The Comment reporter said most of the 40 merchants he interviewed in two wholesale meat markets in Chongqing--a major hub of commerce in southwest China--sold both legal and smuggled frozen meat products. Smuggled products included frozen pork, beef and poultry.
Vendors asked the Comment reporter, "Do you want [meat] with a certificate or without? It's much cheaper without a certificate."
The product without certificates was smuggled meat that lacked import clearances and inspection documents. The smuggled meat was in boxes labeled only in English, a violation of China's requirement that imported foods be labeled in Chinese. Smuggled boxes were covered with plastic bags to prevent mixing with legal products.
|Described by Comment as smuggled meat on a loading dock.|
A vendor quoted prices of 460 yuan for a 20-kg box of smuggled chicken feet or 540 yuan for a box of legal chicken feet--a 17 percent discount for smuggled product.
Another vendor offered a bigger discount on smuggled beef that the reporter said was not discernibly different from legal beef: 720 yuan for smuggled and 960 yuan for 20-kg of legal beef, a discount of 33 percent.
The Comment reporter said there is no way to estimate the volume of smuggled meat sold, but he was told selling smuggled meat is an "unspoken rule." The meat arrives at the market on trucks with license plates from all over China. One driver from Henan Province told the reporter that he has been transporting meat for 5 years and has done business in 10 provinces.
The main buyers are food service establishments from all over southwestern China. The restaurant business is highly competitive and every operator is looking for ways to cut costs.
The Comment reporter described the pressure to use smuggled meat as a "Gresham's Law" in which bad meat drives out good. Many companies deal in illegal meat "as a last resort" because the high cost of legal meat would put them out of business, the Comment reporter said.
One buyer told the Comment reporter, "Business is not good now and tax-free meat is cheap, saving me money. Many people in the industry use this kind of meat, and if I use only legal meat the cost pressure would be too great."

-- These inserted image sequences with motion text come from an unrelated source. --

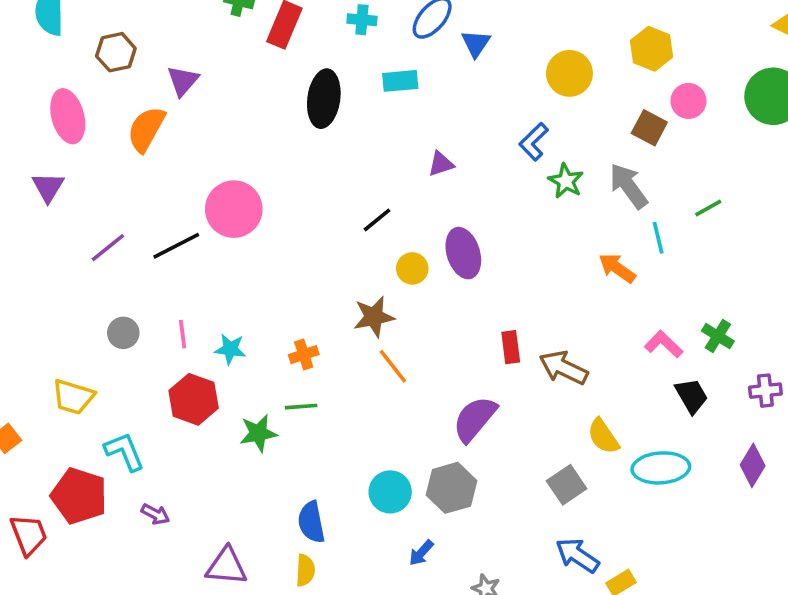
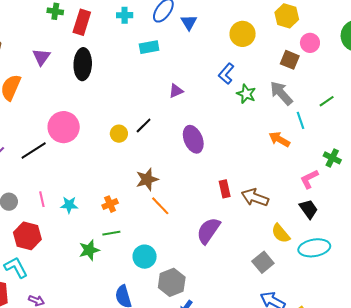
purple triangle: (183, 81) -> (41, 57), moved
black ellipse: (324, 99) -> (83, 64), moved
yellow circle: (412, 268) -> (119, 134), moved
green cross: (718, 336) -> (332, 158), moved
pink L-shape: (664, 344) -> (309, 179), turned -65
black trapezoid: (691, 396) -> (309, 209), moved
red hexagon: (194, 399) -> (27, 236), moved
gray hexagon: (451, 488) -> (172, 282), moved
cyan circle: (390, 492) -> (145, 257), moved

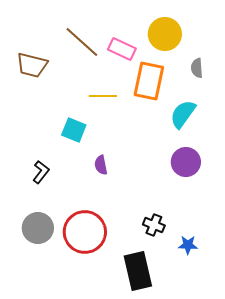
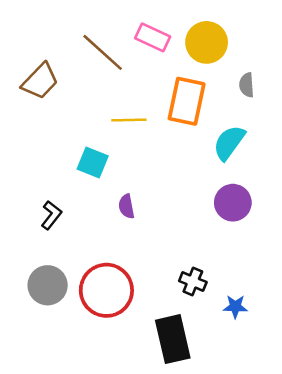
pink rectangle: (122, 49) -> (153, 37), moved
brown trapezoid: (32, 65) -> (40, 81), turned -60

The article in Comment--a news site operated by the communist part--appears to be part of an anti-smuggling campaign. The article concluded by recommending a crackdown on smuggling and market regulation to prevent loss of tax revenue, eliminate hidden food safety risks and maintain order in the market.
An "opinion" piece from Hangzhou's newspaper posted on Peoples Daily and Xinhua news sites on August 13 worried about the Comment article's revelation that officials who operate the Chongqing markets send text messages to give vendors advance notice of inspections, allowing them to hide smuggled product or close their shop before inspectors arrive. The Hangzhou paper noted that merchants and market managers had incentive to collude so they can split the profit from smuggled meat.
On August 14, Guangzhou customs inspectors said they intercepted a vessel carrying 427 metric tons of smuggled frozen meat on July 19. Smugglers carried 16 containers of beef, pig feet and tongues and chicken feet that originated in the United States. The decommissioned boat stripped of monitoring gear and fitted with a fake name plate was apprehended on a river in Guangdong. Authorities say they will step up patrols on rivers in Guangdong as part of the 2018 "national sword" campaign focused on grain, frozen foods, sugar and other agricultural products.
Merchants told the Comment reporter they had seen news about crackdowns from time to time, but the cost of dealing in smuggled meat is still relatively low.